_TASK BRIEF:_ The word "Wabup" marks the lines to report; pull each of them from the listing.

_DATA SUPPLIED:_

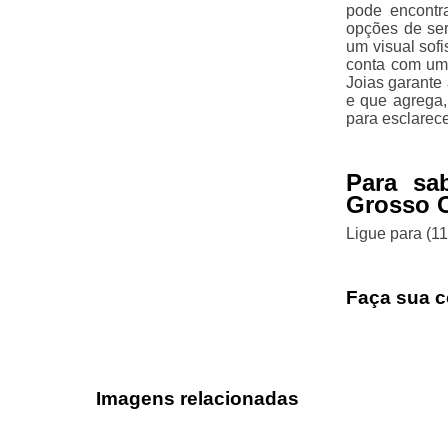
pode encontr
opções de ser
um visual sofi
conta com uma
Joias garante
e que agrega,
para esclarec
Para sa
Grosso C
Ligue para
(1
Faça sua c
Imagens relacionadas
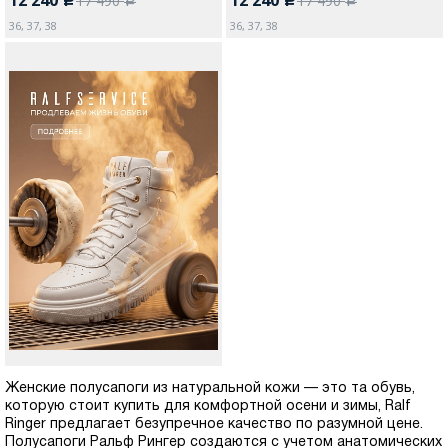
17 490
17 490
c
c
a
a
36, 37, 38
36, 37, 38
Женские полусапоги из натуральной кожи — это та обувь,
которую стоит купить для комфортной осени и зимы, Ralf
Ringer предлагает безупречное качество по разумной цене.
Полусапоги Ральф Рингер создаются с учетом анатомических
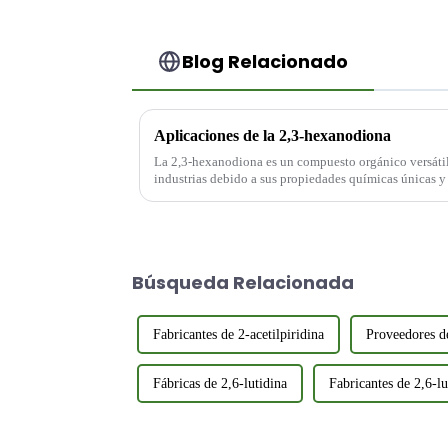
Blog Relacionado
Aplicaciones de la 2,3-hexanodiona
La 2,3-hexanodiona es un compuesto orgánico versátil
industrias debido a sus propiedades químicas únicas y
aplicaciones abarcan desde la industria alimentaria hast
Búsqueda Relacionada
Fabricantes de 2-acetilpiridina
Proveedores de
Fábricas de 2,6-lutidina
Fabricantes de 2,6-lu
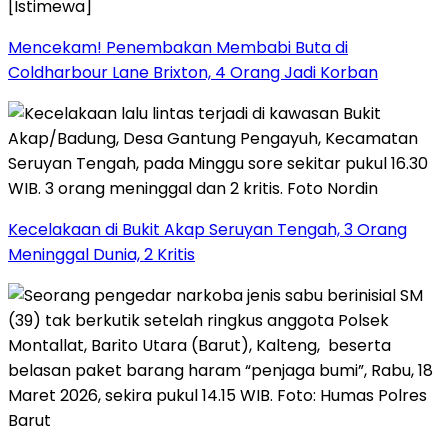
Mencekam! Penembakan Membabi Buta di
Coldharbour Lane Brixton, 4 Orang Jadi Korban
Kecelakaan di Bukit Akap Seruyan Tengah, 3 Orang
Meninggal Dunia, 2 Kritis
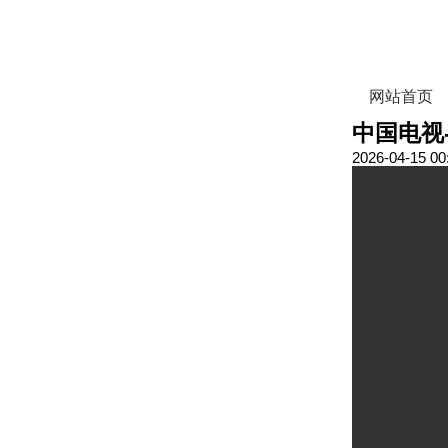
网站首页
中国电视
2026-04-15 00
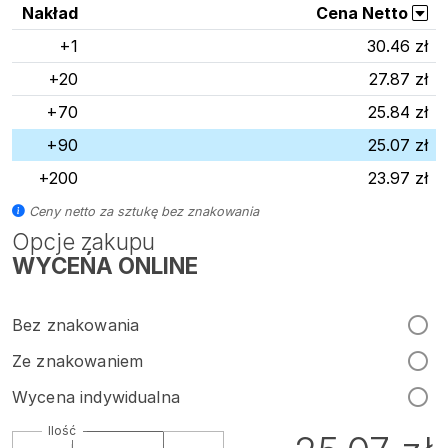
Nakład
Cena Netto
+1
30.46 zł
+20
27.87 zł
+70
25.84 zł
+90
25.07 zł
+200
23.97 zł
Ceny netto za sztukę bez znakowania
Opcje zakupu
WYCEŃA ONLINE
Bez znakowania
Ze znakowaniem
Wycena indywidualna
Ilość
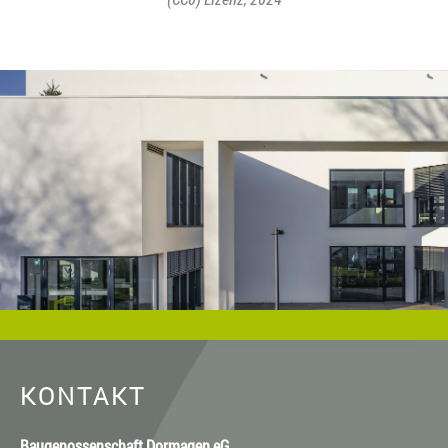
KONTAKT
Baugenossenschaft Dormagen eG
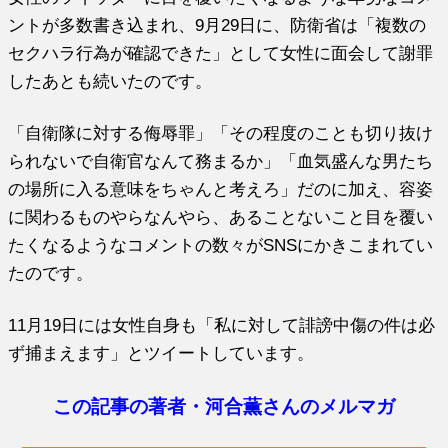
ントが多数書き込まれ、9月29日に、防衛省は「複数の
セクハラ行為が確認できた」として女性に面会して謝罪
したあとも続いたのです。
「自衛隊に対する侮辱罪」「その程度のことも切り抜け
られないで自衛官なんて務まるか」「血気盛んな男たち
の場所に入る意味をちゃんと考えろ」だのに加え、容姿
に関わるものやらなんやら、あることないこと目を覆い
たくなるようなコメントの数々がSNSにかきこまれてい
たのです。
11月19日には女性自身も「私に対して誹謗中傷の件は必
ず捕まえます」とツイートしています。
この記事の著者・河合薫さんのメルマガ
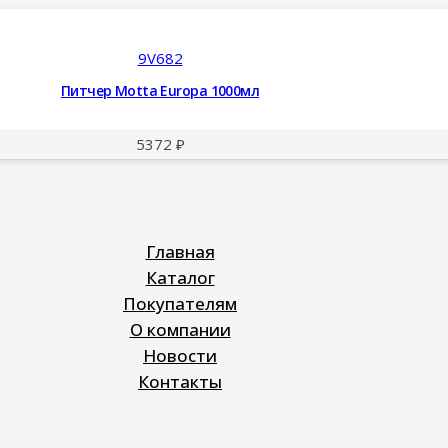
9V682
Питчер Motta Europa 1000мл
5372
₽
Главная
Каталог
Покупателям
О компании
Новости
Контакты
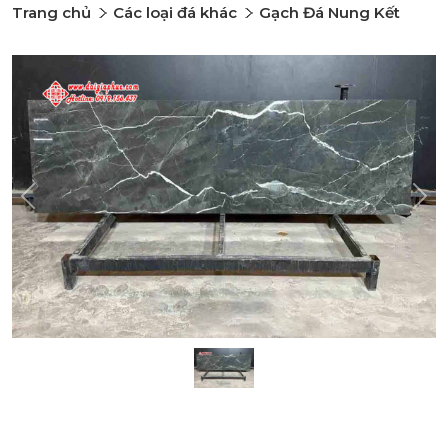
Trang chủ
Các loại đá khác
Gạch Đá Nung Kết
Previous
Nex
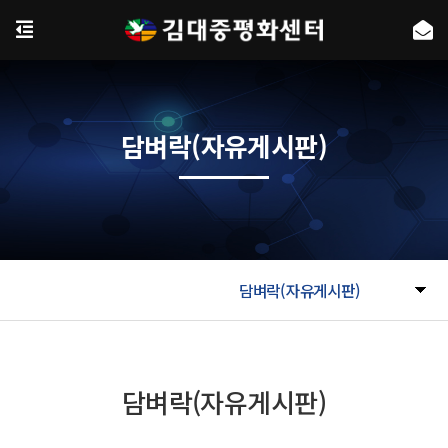
담벼락(자유게시판)
담벼락(자유게시판)
담벼락(자유게시판)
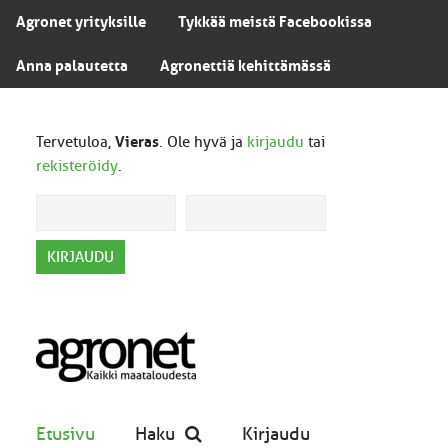
Agronet yrityksille
Tykkää meistä Facebookissa
Anna palautetta
Agronettiä kehittämässä
Tervetuloa,
Vieras
. Ole hyvä ja
kirjaudu
tai
rekisteröidy
.
Etusivu
Haku
Kirjaudu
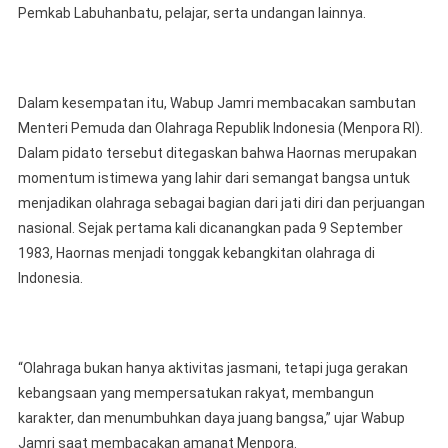
Pemkab Labuhanbatu, pelajar, serta undangan lainnya.
Dalam kesempatan itu, Wabup Jamri membacakan sambutan
Menteri Pemuda dan Olahraga Republik Indonesia (Menpora RI).
Dalam pidato tersebut ditegaskan bahwa Haornas merupakan
momentum istimewa yang lahir dari semangat bangsa untuk
menjadikan olahraga sebagai bagian dari jati diri dan perjuangan
nasional. Sejak pertama kali dicanangkan pada 9 September
1983, Haornas menjadi tonggak kebangkitan olahraga di
Indonesia.
“Olahraga bukan hanya aktivitas jasmani, tetapi juga gerakan
kebangsaan yang mempersatukan rakyat, membangun
karakter, dan menumbuhkan daya juang bangsa,” ujar Wabup
Jamri saat membacakan amanat Menpora.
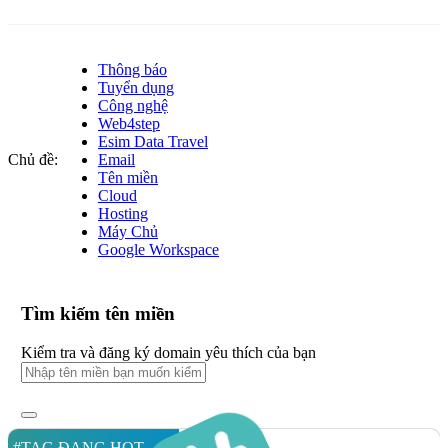
Thông báo
Tuyển dụng
Công nghệ
Web4step
Esim Data Travel
Chủ đề:
Email
Tên miền
Cloud
Hosting
Máy Chủ
Google Workspace
Tìm kiếm tên miền
Kiểm tra và đăng ký domain yêu thích của bạn
#TAG ĐANG HOT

_OUTPUT OF THE EXERCISE:_
Dalam kesempatan itu, Wabup Jamri membacakan sambutan
karakter, dan menumbuhkan daya juang bangsa,” ujar Wabup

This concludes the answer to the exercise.